Ras gene mutation or overexpression can lead to tumorigenesis in multiple kinds of cancer, including glioma. However, no drugs targeting Ras or its expression products have been approved for clinical application thus far. Adenoviral gene therapy is a promising method for the treatment of glioma. In this study, the human glioma cell line U251 was co-cultured with recombinant adenovirus KGHV500, and the anti-tumor effects of KGHV500 were determined by MTT, scratch test, Transwell invasion, and apoptosis assays. Then, KGHV500 was delivered via the intravenous injection of CIK cells into glioma xenografts. Tumor volume, ki67 proliferation index, apoptosis levels, and anti-p21Ras scFv expression were tested to evaluate targeting ability, anti-tumor efficacy, and safety.

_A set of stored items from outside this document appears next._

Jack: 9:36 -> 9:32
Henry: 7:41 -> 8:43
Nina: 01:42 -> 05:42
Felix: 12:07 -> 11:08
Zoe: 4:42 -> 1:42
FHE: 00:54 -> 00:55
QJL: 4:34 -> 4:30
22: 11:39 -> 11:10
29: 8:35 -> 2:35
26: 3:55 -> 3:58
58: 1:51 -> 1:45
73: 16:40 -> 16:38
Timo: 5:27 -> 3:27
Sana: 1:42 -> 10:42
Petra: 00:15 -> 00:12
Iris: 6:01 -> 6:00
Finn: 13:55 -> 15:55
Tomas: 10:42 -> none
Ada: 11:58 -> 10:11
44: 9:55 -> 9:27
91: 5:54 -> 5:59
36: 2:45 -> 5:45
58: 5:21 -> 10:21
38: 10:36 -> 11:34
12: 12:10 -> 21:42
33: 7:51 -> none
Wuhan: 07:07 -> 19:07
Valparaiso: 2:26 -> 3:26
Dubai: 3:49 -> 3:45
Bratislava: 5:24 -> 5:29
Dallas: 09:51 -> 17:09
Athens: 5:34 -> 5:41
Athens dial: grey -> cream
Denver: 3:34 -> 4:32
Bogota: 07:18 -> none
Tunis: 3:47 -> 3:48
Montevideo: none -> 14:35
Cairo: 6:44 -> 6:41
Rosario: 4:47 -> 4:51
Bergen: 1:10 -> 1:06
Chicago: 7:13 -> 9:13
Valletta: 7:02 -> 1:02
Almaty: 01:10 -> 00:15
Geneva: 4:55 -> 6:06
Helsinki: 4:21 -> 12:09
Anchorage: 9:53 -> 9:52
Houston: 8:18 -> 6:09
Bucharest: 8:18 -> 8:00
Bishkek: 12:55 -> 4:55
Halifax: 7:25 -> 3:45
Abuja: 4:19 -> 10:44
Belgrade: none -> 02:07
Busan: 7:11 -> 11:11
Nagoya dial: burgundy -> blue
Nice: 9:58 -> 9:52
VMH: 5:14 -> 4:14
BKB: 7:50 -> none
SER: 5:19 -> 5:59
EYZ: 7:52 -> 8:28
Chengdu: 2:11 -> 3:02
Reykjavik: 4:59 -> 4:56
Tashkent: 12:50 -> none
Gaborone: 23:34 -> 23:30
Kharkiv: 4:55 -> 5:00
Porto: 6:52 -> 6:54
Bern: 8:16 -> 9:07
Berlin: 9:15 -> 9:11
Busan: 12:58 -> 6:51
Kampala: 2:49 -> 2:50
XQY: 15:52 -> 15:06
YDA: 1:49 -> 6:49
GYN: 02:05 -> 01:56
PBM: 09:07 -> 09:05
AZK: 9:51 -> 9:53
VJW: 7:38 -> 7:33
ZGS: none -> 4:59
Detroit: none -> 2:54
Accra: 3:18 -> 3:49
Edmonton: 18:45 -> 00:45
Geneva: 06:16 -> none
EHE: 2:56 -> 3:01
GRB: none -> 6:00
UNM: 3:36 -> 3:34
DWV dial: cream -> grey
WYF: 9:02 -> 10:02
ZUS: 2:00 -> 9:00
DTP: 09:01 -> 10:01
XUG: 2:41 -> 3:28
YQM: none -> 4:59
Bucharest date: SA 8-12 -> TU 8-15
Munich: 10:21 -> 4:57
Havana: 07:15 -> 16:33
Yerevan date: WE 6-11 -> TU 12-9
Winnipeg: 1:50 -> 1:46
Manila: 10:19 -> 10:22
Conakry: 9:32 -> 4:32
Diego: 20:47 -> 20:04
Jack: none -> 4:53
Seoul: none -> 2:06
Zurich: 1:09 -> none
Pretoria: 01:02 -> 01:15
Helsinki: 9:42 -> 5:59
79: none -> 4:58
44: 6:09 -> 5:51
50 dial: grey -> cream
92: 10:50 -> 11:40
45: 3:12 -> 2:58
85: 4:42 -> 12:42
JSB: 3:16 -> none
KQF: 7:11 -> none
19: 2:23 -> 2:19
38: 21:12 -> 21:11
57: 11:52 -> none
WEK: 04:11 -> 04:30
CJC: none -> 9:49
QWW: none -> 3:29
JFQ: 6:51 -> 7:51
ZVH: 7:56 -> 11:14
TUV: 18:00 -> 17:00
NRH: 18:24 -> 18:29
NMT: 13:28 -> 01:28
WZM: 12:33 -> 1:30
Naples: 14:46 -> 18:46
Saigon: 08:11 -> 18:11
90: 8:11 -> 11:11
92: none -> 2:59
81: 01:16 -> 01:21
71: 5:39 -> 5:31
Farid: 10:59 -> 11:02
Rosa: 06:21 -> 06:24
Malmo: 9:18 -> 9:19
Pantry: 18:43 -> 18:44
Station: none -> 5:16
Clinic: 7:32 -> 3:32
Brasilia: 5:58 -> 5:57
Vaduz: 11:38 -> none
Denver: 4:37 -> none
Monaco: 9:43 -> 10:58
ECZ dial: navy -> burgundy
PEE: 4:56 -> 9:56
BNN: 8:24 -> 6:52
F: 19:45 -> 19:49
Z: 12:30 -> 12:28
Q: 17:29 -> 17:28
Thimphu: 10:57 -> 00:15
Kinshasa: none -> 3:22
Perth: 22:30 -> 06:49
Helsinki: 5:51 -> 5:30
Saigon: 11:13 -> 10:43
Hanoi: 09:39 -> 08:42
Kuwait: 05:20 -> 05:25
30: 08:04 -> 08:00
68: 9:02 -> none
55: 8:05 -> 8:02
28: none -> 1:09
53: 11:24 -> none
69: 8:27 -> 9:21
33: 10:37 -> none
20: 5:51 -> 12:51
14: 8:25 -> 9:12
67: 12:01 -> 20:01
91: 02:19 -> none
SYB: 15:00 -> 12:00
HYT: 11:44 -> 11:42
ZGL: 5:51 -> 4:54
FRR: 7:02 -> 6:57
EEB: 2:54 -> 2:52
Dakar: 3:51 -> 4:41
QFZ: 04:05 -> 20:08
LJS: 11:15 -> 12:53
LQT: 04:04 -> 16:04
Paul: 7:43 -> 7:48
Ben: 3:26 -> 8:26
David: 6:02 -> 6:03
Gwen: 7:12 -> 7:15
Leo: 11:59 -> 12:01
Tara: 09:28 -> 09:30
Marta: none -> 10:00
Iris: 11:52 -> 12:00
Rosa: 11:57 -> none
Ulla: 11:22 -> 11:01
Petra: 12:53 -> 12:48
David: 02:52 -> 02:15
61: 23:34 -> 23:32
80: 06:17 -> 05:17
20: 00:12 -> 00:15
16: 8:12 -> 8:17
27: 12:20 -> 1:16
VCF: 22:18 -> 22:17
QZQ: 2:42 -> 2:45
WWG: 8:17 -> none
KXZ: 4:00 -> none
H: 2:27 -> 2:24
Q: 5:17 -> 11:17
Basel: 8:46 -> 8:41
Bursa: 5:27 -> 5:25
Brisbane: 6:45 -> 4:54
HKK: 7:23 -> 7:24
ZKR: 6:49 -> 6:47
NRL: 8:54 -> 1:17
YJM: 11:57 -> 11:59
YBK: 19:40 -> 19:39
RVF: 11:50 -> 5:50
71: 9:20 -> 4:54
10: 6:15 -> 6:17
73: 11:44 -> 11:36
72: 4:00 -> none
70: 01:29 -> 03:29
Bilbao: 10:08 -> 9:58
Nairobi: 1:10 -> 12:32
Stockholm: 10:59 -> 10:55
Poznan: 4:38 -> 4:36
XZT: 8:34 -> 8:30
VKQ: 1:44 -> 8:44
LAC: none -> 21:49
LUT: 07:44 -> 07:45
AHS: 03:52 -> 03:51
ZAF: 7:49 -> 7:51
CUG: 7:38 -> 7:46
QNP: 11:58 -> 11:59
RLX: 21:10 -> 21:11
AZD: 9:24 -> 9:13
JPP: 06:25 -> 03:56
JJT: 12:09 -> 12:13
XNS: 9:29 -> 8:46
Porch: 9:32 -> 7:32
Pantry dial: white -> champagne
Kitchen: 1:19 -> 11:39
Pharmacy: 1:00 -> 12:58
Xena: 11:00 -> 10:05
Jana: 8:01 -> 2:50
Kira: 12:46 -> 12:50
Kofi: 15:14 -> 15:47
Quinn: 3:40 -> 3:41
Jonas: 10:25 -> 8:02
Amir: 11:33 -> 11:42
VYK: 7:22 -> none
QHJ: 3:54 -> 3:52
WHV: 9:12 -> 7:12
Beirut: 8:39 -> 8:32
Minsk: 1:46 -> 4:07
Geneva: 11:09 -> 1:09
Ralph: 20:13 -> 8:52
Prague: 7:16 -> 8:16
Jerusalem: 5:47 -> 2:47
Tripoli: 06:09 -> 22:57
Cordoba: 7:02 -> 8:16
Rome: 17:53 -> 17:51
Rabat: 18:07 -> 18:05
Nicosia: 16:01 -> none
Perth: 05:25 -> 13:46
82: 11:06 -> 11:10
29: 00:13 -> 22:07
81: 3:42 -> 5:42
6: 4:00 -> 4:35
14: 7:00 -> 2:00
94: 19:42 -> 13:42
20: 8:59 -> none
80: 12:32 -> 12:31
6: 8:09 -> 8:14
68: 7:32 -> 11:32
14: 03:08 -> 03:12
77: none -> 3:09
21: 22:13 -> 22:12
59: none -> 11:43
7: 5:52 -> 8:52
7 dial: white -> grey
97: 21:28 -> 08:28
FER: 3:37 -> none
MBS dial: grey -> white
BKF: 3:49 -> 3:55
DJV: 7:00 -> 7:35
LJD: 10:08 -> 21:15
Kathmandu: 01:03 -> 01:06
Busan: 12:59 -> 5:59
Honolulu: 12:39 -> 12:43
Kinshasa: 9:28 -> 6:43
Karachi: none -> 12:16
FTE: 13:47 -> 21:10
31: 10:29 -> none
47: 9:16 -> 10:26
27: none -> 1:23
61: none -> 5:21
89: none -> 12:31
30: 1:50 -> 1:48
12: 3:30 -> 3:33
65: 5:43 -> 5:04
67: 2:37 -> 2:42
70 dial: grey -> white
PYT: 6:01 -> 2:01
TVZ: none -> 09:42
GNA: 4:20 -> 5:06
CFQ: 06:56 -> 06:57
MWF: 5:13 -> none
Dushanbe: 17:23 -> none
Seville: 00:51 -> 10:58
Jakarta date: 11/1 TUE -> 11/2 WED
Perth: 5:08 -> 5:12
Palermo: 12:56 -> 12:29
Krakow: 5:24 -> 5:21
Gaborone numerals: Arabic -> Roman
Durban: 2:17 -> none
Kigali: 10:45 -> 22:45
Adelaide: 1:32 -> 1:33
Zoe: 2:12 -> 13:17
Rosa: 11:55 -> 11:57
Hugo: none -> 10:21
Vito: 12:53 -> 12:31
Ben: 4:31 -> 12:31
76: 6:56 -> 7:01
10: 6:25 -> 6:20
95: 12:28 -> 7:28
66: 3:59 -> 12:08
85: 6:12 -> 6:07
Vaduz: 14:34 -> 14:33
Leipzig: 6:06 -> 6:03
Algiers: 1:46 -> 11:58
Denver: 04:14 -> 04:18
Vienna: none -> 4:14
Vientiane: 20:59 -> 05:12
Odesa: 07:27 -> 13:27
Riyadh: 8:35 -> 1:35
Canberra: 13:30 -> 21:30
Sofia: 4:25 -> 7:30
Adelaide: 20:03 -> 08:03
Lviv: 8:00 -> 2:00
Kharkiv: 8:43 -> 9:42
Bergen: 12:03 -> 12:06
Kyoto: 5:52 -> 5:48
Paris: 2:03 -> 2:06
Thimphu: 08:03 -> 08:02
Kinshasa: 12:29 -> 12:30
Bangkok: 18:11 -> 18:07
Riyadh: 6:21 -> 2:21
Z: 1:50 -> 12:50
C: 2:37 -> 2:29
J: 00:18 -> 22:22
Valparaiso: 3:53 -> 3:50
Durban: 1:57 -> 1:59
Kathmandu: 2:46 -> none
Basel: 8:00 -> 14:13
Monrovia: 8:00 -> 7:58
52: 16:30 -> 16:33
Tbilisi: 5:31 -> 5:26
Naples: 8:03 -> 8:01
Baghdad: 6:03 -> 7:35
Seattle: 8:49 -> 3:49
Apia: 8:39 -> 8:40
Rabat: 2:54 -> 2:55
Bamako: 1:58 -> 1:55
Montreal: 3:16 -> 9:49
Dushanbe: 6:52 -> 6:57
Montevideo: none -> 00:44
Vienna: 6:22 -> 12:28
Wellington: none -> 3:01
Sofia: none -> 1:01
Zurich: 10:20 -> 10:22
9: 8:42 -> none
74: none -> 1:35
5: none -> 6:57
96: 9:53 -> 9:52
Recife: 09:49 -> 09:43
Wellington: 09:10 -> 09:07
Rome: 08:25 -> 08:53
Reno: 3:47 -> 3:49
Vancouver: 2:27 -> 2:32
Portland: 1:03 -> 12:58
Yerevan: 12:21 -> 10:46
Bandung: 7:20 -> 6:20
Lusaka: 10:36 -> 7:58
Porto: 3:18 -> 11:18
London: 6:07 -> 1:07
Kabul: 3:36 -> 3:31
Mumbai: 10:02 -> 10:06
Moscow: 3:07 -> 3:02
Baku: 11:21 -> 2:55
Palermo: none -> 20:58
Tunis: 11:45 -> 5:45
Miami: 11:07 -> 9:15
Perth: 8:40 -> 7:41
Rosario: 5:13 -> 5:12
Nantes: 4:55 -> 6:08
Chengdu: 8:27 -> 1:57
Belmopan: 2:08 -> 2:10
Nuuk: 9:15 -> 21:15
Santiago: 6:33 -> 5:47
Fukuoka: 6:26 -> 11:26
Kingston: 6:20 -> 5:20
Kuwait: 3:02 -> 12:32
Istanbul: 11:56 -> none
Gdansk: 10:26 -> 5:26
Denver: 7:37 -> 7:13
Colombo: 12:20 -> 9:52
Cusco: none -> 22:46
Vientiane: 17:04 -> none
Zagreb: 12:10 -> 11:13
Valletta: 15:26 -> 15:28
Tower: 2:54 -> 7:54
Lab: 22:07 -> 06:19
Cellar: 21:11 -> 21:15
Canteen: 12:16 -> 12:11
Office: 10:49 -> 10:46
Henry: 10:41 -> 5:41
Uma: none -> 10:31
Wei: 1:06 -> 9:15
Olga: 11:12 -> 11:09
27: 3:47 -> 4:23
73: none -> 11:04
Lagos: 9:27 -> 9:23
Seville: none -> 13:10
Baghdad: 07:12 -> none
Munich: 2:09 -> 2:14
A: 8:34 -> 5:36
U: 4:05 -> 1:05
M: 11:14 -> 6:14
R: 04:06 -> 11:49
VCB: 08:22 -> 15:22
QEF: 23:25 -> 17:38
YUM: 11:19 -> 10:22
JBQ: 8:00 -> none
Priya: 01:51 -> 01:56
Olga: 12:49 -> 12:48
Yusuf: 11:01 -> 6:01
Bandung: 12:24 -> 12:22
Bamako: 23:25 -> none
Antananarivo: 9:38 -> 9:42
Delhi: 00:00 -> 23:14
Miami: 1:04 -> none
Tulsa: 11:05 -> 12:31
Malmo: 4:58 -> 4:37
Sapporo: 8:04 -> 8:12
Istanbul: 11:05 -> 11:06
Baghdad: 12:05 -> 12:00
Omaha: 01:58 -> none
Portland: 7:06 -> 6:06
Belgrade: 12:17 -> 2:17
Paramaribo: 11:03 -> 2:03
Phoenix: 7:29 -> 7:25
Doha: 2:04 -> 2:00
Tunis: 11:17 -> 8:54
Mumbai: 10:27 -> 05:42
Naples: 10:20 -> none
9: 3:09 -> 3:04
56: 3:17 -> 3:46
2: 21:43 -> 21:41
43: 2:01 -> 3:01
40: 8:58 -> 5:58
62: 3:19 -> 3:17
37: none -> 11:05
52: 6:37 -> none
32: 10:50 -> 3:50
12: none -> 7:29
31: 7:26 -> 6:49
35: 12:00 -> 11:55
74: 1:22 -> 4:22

We found that the KGHV500 exhibited anti-tumor activity in U251 cells and increased the intracellular expression of anti-p21Ras scFv compared with that in the control groups. CIK cells delivered KGHV500 to U251 glioma cell xenografts and enhanced anti-tumor activity against glioma xenografts compared to that produced by the control treatment. In conclusion, targeting Ras is a useful therapeutic strategy for gliomas and other Ras-driven cancers, and the delivery of anti-p21Ras scFv by recombinant adenovirus and CIK cells may play an essential role in the therapy of Ras-driven cancers.